Listed entries -
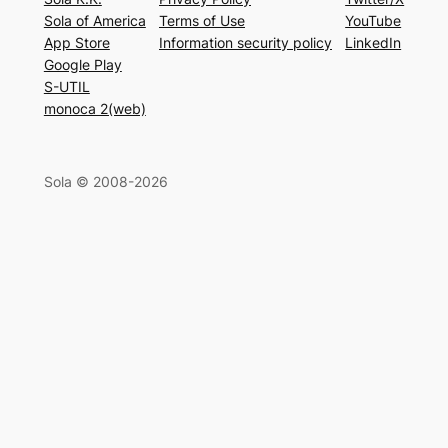
Sola of America
Terms of Use
YouTube
App Store
Information security policy
LinkedIn
Google Play
S-UTIL
monoca 2(web)
Sola © 2008-2026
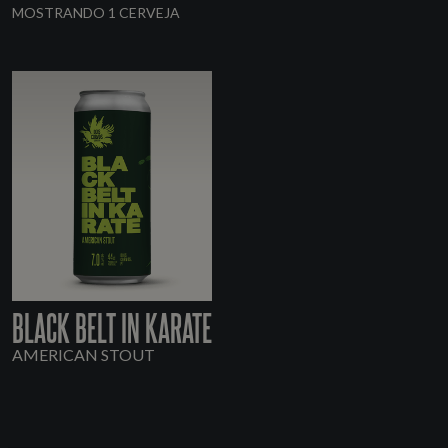
MOSTRANDO 1 CERVEJA
BLACK BELT IN KARATE
AMERICAN STOUT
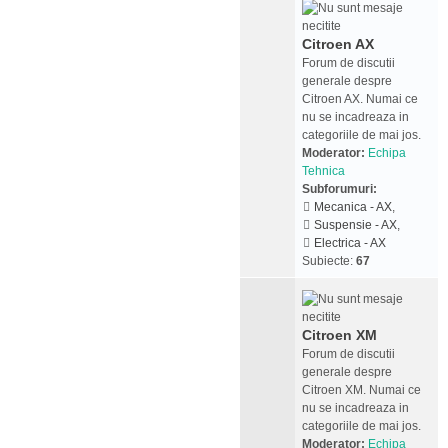
Citroen AX
Forum de discutii
generale despre
Citroen AX. Numai ce
nu se incadreaza in
categoriile de mai jos.
Moderator:
Echipa
Tehnica
Subforumuri:
Mecanica - AX
,
Suspensie - AX
,
Electrica - AX
Subiecte:
67
Citroen XM
Forum de discutii
generale despre
Citroen XM. Numai ce
nu se incadreaza in
categoriile de mai jos.
Moderator:
Echipa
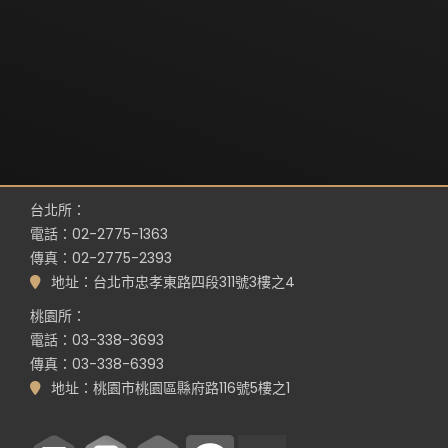
台北所：
電話：02-2775-1363
傳真：02-2775-2393
地址：台北市忠孝東路四段311號3樓之4
桃園所：
電話：03-338-3693
傳真：03-338-6393
地址：桃園市桃園區縣府路116號5樓之1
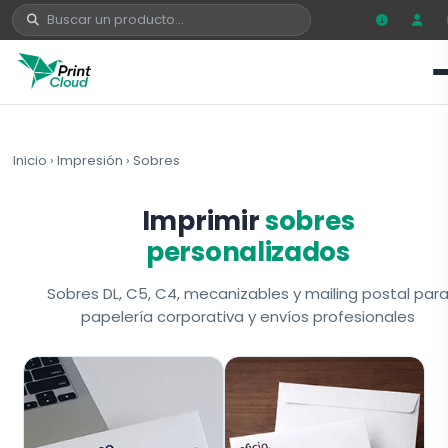
Inicio
›
Impresión
›
Sobres
Imprimir
sobres
personalizados
Sobres DL, C5, C4, mecanizables y mailing postal par
papelería corporativa y envíos profesionales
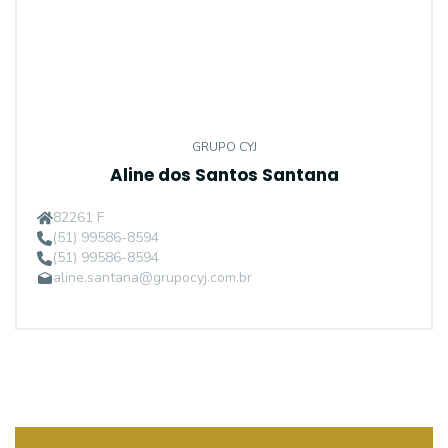
GRUPO CYJ
Aline dos Santos Santana
82261 F
(51) 99586-8594
(51) 99586-8594
aline.santana@grupocyj.com.br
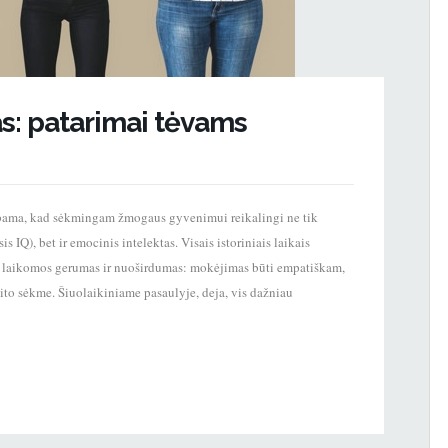
s: patarimai tėvams
lbama, kad sėkmingam žmogaus gyvenimui reikalingi ne tik
IQ), bet ir emocinis intelektas. Visais istoriniais laikais
 laikomos gerumas ir nuoširdumas: mokėjimas būti empatiškam,
i kito sėkme. Šiuolaikiniame pasaulyje, deja, vis dažniau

About this task -
Scan the listing for the string "Citroen". Copy each line that has it.

Solution to the exercise -
Citroen AX
Citroen AX. Numai ce
Citroen XM
Citroen XM. Numai ce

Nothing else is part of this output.